My little part is sort of a low grade torture test for fillets, but I am not very scientific with controlling it or looking for alternatives. It usually seems to be the ellipse sticking out the side like the Florida peninsula that gives the kernels/apps issues. It doesn't take a super huge fillet to get to a point where the face gets too closed off and the calculation refuses to complete. Some might do better with blending one edge at a time. In the real world, most of these apps could get most single parts modeled acceptably, one way or another. To a certain extent I'm splitting hairs, but I do like to see what they can handle. I've only had reason to loft parts a couple of times, but I can see that being an entirely new can of worms to explore.
That’s a crazy number of tools to try.
Some in more depth than others, LOL. YMMV.
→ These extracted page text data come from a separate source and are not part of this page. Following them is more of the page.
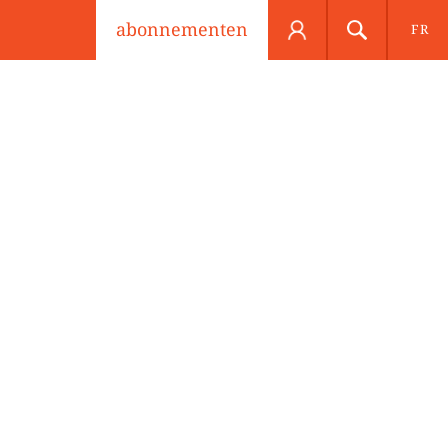
abonnementen
FR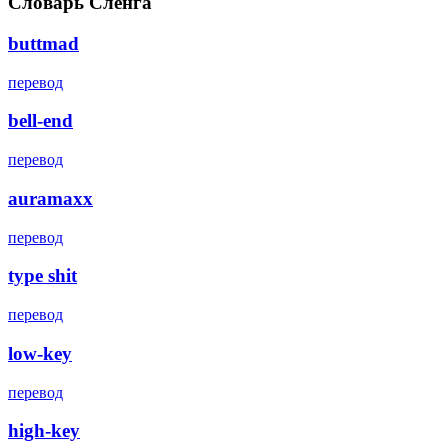
Словарь Сленга
buttmad
перевод
bell-end
перевод
auramaxx
перевод
type shit
перевод
low-key
перевод
high-key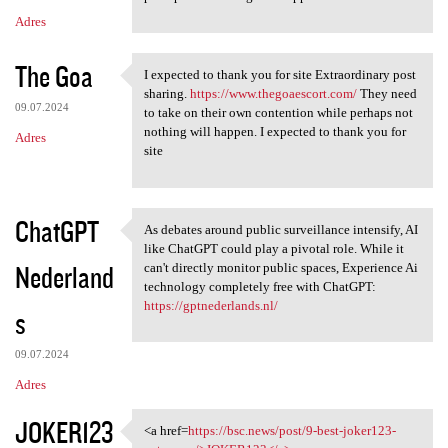
Adres
The Goa
I expected to thank you for site Extraordinary post
I expected to thank you for
sharing.
https://www.thegoaescort.com/
They need
09.07.2024
to take on their own contention while perhaps not
nothing will happen. I expected to thank you for
Adres
site
ChatGPT
As debates around public surveillance intensify, AI
As debates around public
like ChatGPT could play a pivotal role. While it
Nederland
can't directly monitor public spaces, Experience Ai
technology completely free with ChatGPT:
https://gptnederlands.nl/
s
09.07.2024
Adres
JOKER123
<a href=
https://bsc.news/post/9-best-joker123-
<a href=https://bsc.news/post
I mean, the license is right, the functionality for single parts is there, and the workarounds are known. The issues are large assemblies, slower workflow, possibly stability, and weird UI, but I think if you've broken through the wall with it, there's little reason to change until you can no longer do what you want, whether that's large assemblies, paid freelance drafting (with customer expectations as to file format), or something else.
Going to have to try it! The LGPL gives them a lot of flexibility to do what they want, but I'm guessing the existence of FreeCAD will prevent them from locking it down too much.
Yup. PTC owns OnShape, so they have no need or incentive to make Creo Parametric accessible to the little guys, so they do not. :-)
Same deal with Siemens and NX (Solid Edge), and to a lesser extent Autodesk with Inventor (F360). It's really only Dassault that seems to be trying to appeal to small-time users with the main package, but it seems like they are not committed to that, just currently unopposed.
They seem to offer a very generous scheme and seem like they are really in it to make a product they can be proud of. It seems like it's a really good direct modeler, especially with the grasshopper addon. I'm a couple of decades too late for an educational license though.